GLA Economics recently published an Evidence Base[1] about skills in London, to support the Mayor’s new skills and adult education strategy[2]. This strategy sets out policies relating to further education and technical skills. The GLA will also soon consult on implementation plans for the newly-devolved Adult Education Budget (AEB), worth around £300m per year. See the Box below for information about the context for the Evidence Base, and the key policies in the Mayor’s new strategy.

‘Skills’ is a broad topic, and the Evidence Base reflects this. It includes analysis of skills demand and supply, inequalities, employer training, and various issues relating to the education and training system. This supplement picks out some of the main findings.

Box: policy context for the Skills Evidence Base

 In June the Mayor launched ‘Skills for Londoners’, a strategy for skills in London. This is the first such strategy. The strategy sets three aims: improving opportunities for Londoners by expanding access to education and skills, meeting the needs of London’s economy and employers, and delivering a ‘strategic’ city-wide technical skills and adult education offer.

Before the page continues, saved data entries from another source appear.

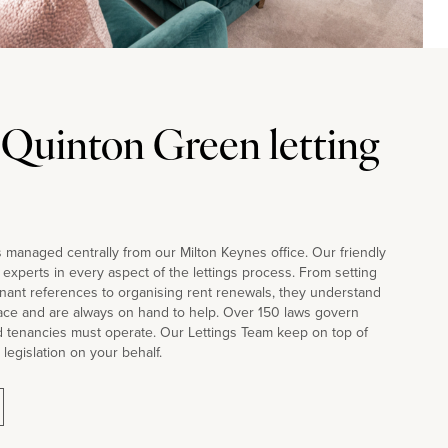
 Quinton Green letting
 managed centrally from our Milton Keynes office. Our friendly
d experts in every aspect of the lettings process. From setting
nant references to organising rent renewals, they understand
face and are always on hand to help. Over 150 laws govern
d tenancies must operate. Our Lettings Team keep on top of
 legislation on your behalf.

Its key policy measures are:

  • £88m for capital spending on post-16 education
  • A new ‘Construction Academy’,
  • Improvements to careers information and advice in London, including a new skills and employment ‘knowledge hub’.
  • Work with businesses – Mayor to create an ‘occupational skills board’ to advise on meeting London skill needs.

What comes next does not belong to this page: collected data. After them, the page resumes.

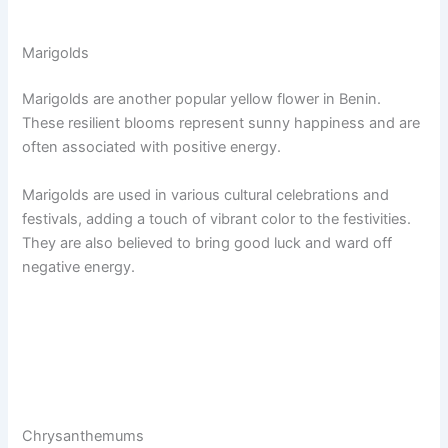
Marigolds
Marigolds are another popular yellow flower in Benin.
These resilient blooms represent sunny happiness and are
often associated with positive energy.
Marigolds are used in various cultural celebrations and
festivals, adding a touch of vibrant color to the festivities.
They are also believed to bring good luck and ward off
negative energy.
Chrysanthemums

One reason for the strategy is that London, along with England’s eight Mayoral Combined Authorities, will soon have greater powers relating to skills, with devolution of the Adult Education Budget (AEB). This budget is worth around £300m per year in London, which from 2019/20 will be administered by the GLA. The strategy will be followed by the Skills for Londoners framework, which will consult on implementation plans for the AEB, as well as other skills-related budgets (including European Social Fund money and the new skills capital fund). The framework is expected to include more information on the following priorities:

  • The move towards outcomes-based commissioning
  • Basic English, maths and digital skills
  • English for Speakers of Other Languages
  • Support for learners with Special Educational Needs and Disabilities (SEND)

How do we measure skills?

‘Skills’ is a well-understood term with a clear common sense meaning, and a formal definition is not really necessary[3]. A more interesting question is how skills are measured. Importantly, it is often not possible to ‘directly’ measure a person’s skills, since this requires an assessment of proficiency. Some data sources do this, such as the OECD’s Adult Skills Survey, which in 2012 assessed adults’ proficiency in numeracy, literacy, and problem solving. However, such sources are limited, and skills are most often measured through a proxy – qualifications. Specifically, a person’s highest qualification level (GCSE, A-Level, Degree, etc.) is taken as a proxy for their skill level. However, using qualifications as a proxy has problems. One is that people continue to develop skills after leaving formal education, through experience in and outside work. They are also a narrow measure, missing important work-related skills like communication, management, and so on.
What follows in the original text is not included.